Stored items:

* * * * * * *

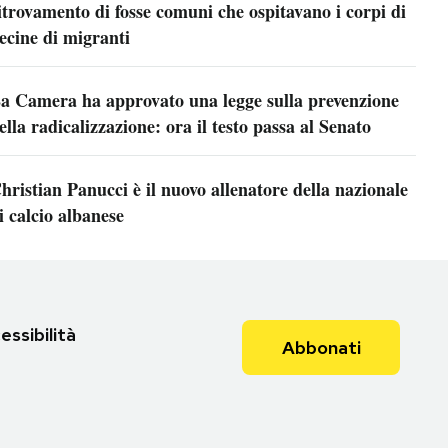
itrovamento di fosse comuni che ospitavano i corpi di
ecine di migranti
a Camera ha approvato una legge sulla prevenzione
ella radicalizzazione: ora il testo passa al Senato
hristian Panucci è il nuovo allenatore della nazionale
i calcio albanese
essibilità
Abbonati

* * * * * * *

WORK TO BE COMPLETED: Could the entries be output exactly as written, but without their images?

TASK SOLUTION:
itrovamento di fosse comuni che ospitavano i corpi di
ecine di migranti
a Camera ha approvato una legge sulla prevenzione
ella radicalizzazione: ora il testo passa al Senato
hristian Panucci è il nuovo allenatore della nazionale
i calcio albanese
essibilità
Abbonati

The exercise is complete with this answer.